*EXERCISE DATA*:
▬▬▬▬▬▬
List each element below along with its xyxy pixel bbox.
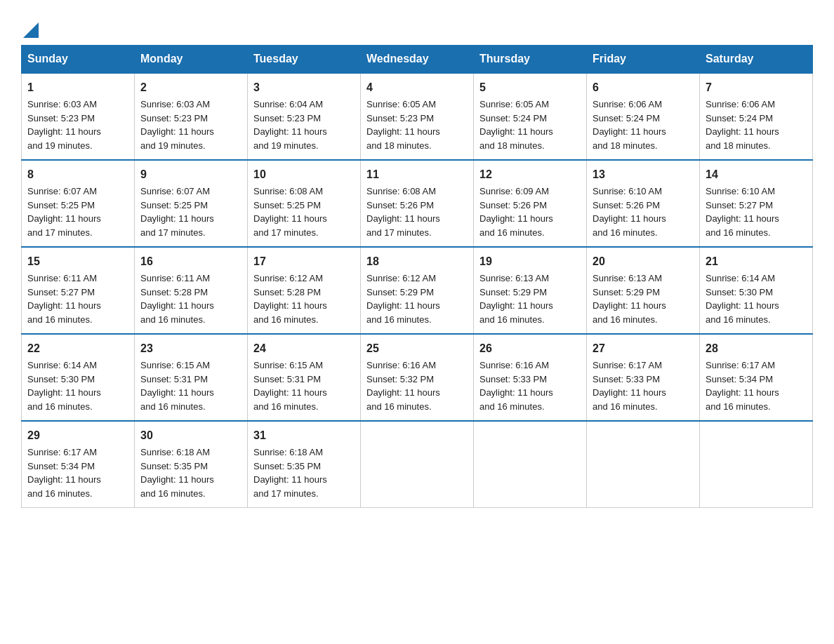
daylight-minutes: and 16 minutes. [140,488,206,499]
daylight-label: Daylight: 11 hours [593,126,666,137]
day-number: 27 [593,340,694,357]
sunrise-label: Sunrise: 6:13 AM [479,273,549,283]
day-number: 2 [140,79,241,96]
day-number: 6 [593,79,694,96]
day-number: 16 [140,253,241,270]
daylight-label: Daylight: 11 hours [366,300,440,311]
calendar-cell: 7 Sunrise: 6:06 AM Sunset: 5:24 PM Dayli… [700,73,813,160]
sunrise-label: Sunrise: 6:05 AM [479,99,549,109]
calendar-table: SundayMondayTuesdayWednesdayThursdayFrid… [21,45,813,508]
sunrise-label: Sunrise: 6:06 AM [593,99,662,109]
calendar-cell: 23 Sunrise: 6:15 AM Sunset: 5:31 PM Dayl… [135,334,248,421]
daylight-label: Daylight: 11 hours [706,126,779,137]
calendar-cell: 6 Sunrise: 6:06 AM Sunset: 5:24 PM Dayli… [587,73,700,160]
calendar-cell: 16 Sunrise: 6:11 AM Sunset: 5:28 PM Dayl… [135,247,248,334]
sunset-label: Sunset: 5:26 PM [366,200,434,210]
calendar-cell [474,421,587,508]
daylight-minutes: and 17 minutes. [140,227,206,238]
sunset-label: Sunset: 5:29 PM [366,287,434,297]
day-number: 5 [479,79,581,96]
sunrise-label: Sunrise: 6:18 AM [253,447,323,457]
calendar-cell: 2 Sunrise: 6:03 AM Sunset: 5:23 PM Dayli… [135,73,248,160]
day-number: 29 [27,427,128,444]
calendar-cell: 1 Sunrise: 6:03 AM Sunset: 5:23 PM Dayli… [22,73,135,160]
logo-triangle-icon [23,22,39,38]
sunrise-label: Sunrise: 6:04 AM [253,99,323,109]
sunrise-label: Sunrise: 6:03 AM [27,99,97,109]
daylight-minutes: and 16 minutes. [479,401,545,412]
daylight-label: Daylight: 11 hours [706,213,779,224]
daylight-label: Daylight: 11 hours [706,300,779,311]
header-tuesday: Tuesday [248,46,361,74]
sunrise-label: Sunrise: 6:07 AM [140,186,210,196]
sunrise-label: Sunrise: 6:18 AM [140,447,210,457]
daylight-minutes: and 17 minutes. [253,227,319,238]
daylight-minutes: and 18 minutes. [706,140,771,151]
daylight-label: Daylight: 11 hours [27,126,101,137]
calendar-cell [587,421,700,508]
header-sunday: Sunday [22,46,135,74]
sunrise-label: Sunrise: 6:05 AM [366,99,436,109]
sunset-label: Sunset: 5:23 PM [366,113,434,123]
daylight-label: Daylight: 11 hours [593,387,666,398]
day-number: 31 [253,427,355,444]
daylight-minutes: and 18 minutes. [593,140,658,151]
daylight-label: Daylight: 11 hours [593,300,666,311]
daylight-minutes: and 17 minutes. [366,227,432,238]
daylight-label: Daylight: 11 hours [140,474,214,485]
daylight-minutes: and 16 minutes. [140,401,206,412]
header-thursday: Thursday [474,46,587,74]
calendar-cell [700,421,813,508]
daylight-minutes: and 16 minutes. [253,401,319,412]
sunset-label: Sunset: 5:35 PM [140,461,208,471]
daylight-label: Daylight: 11 hours [140,387,214,398]
calendar-cell: 22 Sunrise: 6:14 AM Sunset: 5:30 PM Dayl… [22,334,135,421]
calendar-cell [361,421,474,508]
daylight-label: Daylight: 11 hours [479,213,553,224]
sunset-label: Sunset: 5:33 PM [479,374,547,384]
daylight-label: Daylight: 11 hours [27,300,101,311]
calendar-cell: 21 Sunrise: 6:14 AM Sunset: 5:30 PM Dayl… [700,247,813,334]
day-number: 24 [253,340,355,357]
calendar-cell: 10 Sunrise: 6:08 AM Sunset: 5:25 PM Dayl… [248,160,361,247]
calendar-cell: 28 Sunrise: 6:17 AM Sunset: 5:34 PM Dayl… [700,334,813,421]
sunrise-label: Sunrise: 6:06 AM [706,99,775,109]
day-number: 1 [27,79,128,96]
page-header [21,14,813,38]
header-monday: Monday [135,46,248,74]
sunrise-label: Sunrise: 6:14 AM [706,273,775,283]
sunset-label: Sunset: 5:31 PM [140,374,208,384]
daylight-label: Daylight: 11 hours [479,126,553,137]
daylight-minutes: and 16 minutes. [140,314,206,325]
daylight-minutes: and 16 minutes. [706,314,771,325]
day-number: 11 [366,166,468,183]
calendar-cell: 31 Sunrise: 6:18 AM Sunset: 5:35 PM Dayl… [248,421,361,508]
sunrise-label: Sunrise: 6:17 AM [706,360,775,370]
sunset-label: Sunset: 5:23 PM [140,113,208,123]
daylight-minutes: and 16 minutes. [706,401,771,412]
calendar-week-row: 29 Sunrise: 6:17 AM Sunset: 5:34 PM Dayl… [22,421,813,508]
sunrise-label: Sunrise: 6:07 AM [27,186,97,196]
sunset-label: Sunset: 5:32 PM [366,374,434,384]
sunrise-label: Sunrise: 6:14 AM [27,360,97,370]
sunset-label: Sunset: 5:23 PM [27,113,95,123]
sunset-label: Sunset: 5:25 PM [140,200,208,210]
calendar-cell: 11 Sunrise: 6:08 AM Sunset: 5:26 PM Dayl… [361,160,474,247]
calendar-cell: 18 Sunrise: 6:12 AM Sunset: 5:29 PM Dayl… [361,247,474,334]
calendar-cell: 26 Sunrise: 6:16 AM Sunset: 5:33 PM Dayl… [474,334,587,421]
calendar-cell: 25 Sunrise: 6:16 AM Sunset: 5:32 PM Dayl… [361,334,474,421]
sunrise-label: Sunrise: 6:10 AM [706,186,775,196]
day-number: 19 [479,253,581,270]
day-number: 23 [140,340,241,357]
day-number: 17 [253,253,355,270]
day-number: 8 [27,166,128,183]
daylight-minutes: and 19 minutes. [253,140,319,151]
sunrise-label: Sunrise: 6:10 AM [593,186,662,196]
daylight-minutes: and 16 minutes. [27,314,93,325]
day-number: 22 [27,340,128,357]
sunrise-label: Sunrise: 6:15 AM [253,360,323,370]
sunrise-label: Sunrise: 6:03 AM [140,99,210,109]
day-number: 30 [140,427,241,444]
sunrise-label: Sunrise: 6:17 AM [27,447,97,457]
daylight-minutes: and 18 minutes. [479,140,545,151]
▬▬▬▬▬▬
*TRY IT*: Return only the lines of the records in which the string "header" appears.

*PROBLEM SOLUTION*:
header-tuesday: Tuesday [248,46,361,74]
header-sunday: Sunday [22,46,135,74]
header-thursday: Thursday [474,46,587,74]
page-header [21,14,813,38]
header-monday: Monday [135,46,248,74]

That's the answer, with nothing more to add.